Dénoncée par la gauche française et plusieurs intellectuels, cette surenchère risque d’avoir des répercussions dramatiques, aussi bien sur la communauté algérienne de France que sur la relation bilatérale franco-algérienne. La rupture du jumelage Perpignan-Mostaganem ou les menaces pesant sur la Grande mosquée de Paris illustrent la gravité de la situation.
Pour éviter une fracture durable, il apparaît indispensable de rétablir un climat de confiance. Cela implique, à la fois, un discours politique plus responsable en France et une volonté de dialogue renforcée de part et d’autre de la Méditerranée. Car, au final, la France et l’Algérie sont condamnées à coexister, qu’elles le veuillent ou non. Leurs histoires, imbriquées, ne peuvent être reniées sans créer de nouvelles blessures.

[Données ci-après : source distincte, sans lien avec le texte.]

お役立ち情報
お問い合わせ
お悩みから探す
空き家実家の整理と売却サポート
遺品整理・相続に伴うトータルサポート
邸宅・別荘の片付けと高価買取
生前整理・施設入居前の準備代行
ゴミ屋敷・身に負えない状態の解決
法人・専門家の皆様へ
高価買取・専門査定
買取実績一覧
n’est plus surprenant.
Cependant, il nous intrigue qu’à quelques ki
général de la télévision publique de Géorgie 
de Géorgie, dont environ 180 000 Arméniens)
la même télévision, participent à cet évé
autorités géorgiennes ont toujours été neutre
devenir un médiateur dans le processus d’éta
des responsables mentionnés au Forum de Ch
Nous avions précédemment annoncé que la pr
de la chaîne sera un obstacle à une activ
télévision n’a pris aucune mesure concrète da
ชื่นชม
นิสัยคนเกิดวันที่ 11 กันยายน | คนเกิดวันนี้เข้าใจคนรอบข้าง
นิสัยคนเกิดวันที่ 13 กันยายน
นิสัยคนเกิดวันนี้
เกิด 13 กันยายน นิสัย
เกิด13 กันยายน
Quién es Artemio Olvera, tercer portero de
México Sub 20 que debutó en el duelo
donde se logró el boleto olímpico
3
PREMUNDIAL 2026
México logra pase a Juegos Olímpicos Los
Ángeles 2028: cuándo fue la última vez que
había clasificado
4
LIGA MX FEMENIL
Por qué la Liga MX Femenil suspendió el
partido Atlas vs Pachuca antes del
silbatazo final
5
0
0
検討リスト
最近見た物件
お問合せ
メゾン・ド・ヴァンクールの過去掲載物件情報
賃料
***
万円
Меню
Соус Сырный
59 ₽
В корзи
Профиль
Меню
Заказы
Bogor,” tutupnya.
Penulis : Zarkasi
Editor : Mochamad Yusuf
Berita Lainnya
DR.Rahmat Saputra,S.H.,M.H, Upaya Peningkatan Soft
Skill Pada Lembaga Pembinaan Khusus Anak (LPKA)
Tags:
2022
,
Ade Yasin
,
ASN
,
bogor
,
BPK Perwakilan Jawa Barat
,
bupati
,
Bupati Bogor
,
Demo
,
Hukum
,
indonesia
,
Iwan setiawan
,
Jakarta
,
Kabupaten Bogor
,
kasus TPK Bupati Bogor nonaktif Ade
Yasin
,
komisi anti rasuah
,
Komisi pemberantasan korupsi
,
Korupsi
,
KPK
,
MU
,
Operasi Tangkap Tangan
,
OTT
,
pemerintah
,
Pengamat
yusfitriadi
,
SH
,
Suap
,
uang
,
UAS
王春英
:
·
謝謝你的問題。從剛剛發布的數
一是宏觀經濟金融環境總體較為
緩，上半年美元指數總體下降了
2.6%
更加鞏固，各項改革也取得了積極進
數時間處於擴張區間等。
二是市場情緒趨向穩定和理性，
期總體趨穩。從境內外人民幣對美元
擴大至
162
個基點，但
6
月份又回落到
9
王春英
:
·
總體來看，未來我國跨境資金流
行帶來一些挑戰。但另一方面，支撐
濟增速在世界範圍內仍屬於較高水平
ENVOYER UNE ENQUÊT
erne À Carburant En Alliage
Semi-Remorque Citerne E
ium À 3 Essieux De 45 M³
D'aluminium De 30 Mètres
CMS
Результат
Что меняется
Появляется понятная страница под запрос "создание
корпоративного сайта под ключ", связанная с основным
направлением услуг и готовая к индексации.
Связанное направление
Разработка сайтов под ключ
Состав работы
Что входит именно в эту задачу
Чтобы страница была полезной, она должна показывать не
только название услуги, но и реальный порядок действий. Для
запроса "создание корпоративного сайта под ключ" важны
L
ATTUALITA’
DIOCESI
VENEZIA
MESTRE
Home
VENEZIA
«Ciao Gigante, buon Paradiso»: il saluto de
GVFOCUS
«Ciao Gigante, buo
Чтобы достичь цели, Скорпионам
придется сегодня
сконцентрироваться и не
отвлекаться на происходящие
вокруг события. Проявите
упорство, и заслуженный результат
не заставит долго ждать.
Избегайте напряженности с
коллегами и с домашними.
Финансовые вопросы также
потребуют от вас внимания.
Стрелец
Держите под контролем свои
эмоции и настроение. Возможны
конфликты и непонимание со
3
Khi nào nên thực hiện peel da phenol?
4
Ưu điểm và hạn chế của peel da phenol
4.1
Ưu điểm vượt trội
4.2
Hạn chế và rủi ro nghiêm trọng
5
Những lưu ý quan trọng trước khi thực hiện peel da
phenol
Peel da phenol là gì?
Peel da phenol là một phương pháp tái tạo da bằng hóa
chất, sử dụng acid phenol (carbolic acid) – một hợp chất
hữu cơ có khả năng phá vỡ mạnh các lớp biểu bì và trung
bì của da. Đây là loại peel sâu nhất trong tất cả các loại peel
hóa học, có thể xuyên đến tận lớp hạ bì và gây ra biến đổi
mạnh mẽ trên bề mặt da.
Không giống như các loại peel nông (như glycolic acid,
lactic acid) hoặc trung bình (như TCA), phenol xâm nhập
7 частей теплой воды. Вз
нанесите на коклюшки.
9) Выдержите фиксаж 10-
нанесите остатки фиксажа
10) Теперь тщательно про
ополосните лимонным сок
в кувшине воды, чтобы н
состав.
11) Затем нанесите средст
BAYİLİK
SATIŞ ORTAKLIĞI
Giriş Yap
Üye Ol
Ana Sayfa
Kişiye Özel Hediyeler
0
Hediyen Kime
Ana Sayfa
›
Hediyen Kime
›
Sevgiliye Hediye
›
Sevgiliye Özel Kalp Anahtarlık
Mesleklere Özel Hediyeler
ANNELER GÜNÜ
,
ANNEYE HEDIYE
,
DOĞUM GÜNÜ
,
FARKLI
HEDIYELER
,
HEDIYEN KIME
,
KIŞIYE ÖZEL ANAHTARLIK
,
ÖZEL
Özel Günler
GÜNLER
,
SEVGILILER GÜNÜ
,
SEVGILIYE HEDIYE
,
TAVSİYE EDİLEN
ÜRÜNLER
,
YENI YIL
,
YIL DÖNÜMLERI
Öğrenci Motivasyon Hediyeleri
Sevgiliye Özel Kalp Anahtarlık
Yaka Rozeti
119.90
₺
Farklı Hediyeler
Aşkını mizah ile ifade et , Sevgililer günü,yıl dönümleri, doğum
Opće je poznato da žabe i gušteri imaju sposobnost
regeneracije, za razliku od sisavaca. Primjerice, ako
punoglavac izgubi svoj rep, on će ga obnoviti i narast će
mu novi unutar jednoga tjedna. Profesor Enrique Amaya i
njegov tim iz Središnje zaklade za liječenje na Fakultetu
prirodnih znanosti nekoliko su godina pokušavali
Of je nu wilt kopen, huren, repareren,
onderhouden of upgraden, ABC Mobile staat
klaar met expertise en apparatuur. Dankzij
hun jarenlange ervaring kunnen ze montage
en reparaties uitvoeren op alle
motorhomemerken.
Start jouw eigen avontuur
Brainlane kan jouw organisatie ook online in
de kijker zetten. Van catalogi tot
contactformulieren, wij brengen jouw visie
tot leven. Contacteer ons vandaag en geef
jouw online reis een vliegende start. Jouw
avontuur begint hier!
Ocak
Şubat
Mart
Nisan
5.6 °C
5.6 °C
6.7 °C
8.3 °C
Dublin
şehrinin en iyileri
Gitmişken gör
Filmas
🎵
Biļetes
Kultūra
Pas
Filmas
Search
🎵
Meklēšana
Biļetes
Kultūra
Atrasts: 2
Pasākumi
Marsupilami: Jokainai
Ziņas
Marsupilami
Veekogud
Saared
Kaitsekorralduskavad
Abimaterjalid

Pour beaucoup, l’heure est donc à la vigilance et à la mobilisation. Refuser la banalisation d’un racisme ciblé à l’encontre des Algériens, rappeler l’importance des liens franco-algériens, c’est défendre non seulement la dignité d’une communauté, mais aussi l’avenir d’une coopération qui, malgré toutes les tensions, reste essentielle. Car en définitive, la France ne peut se construire durablement sans prendre en compte la diversité de son histoire et de sa population, dont les Français d’origine algérienne font pleinement partie.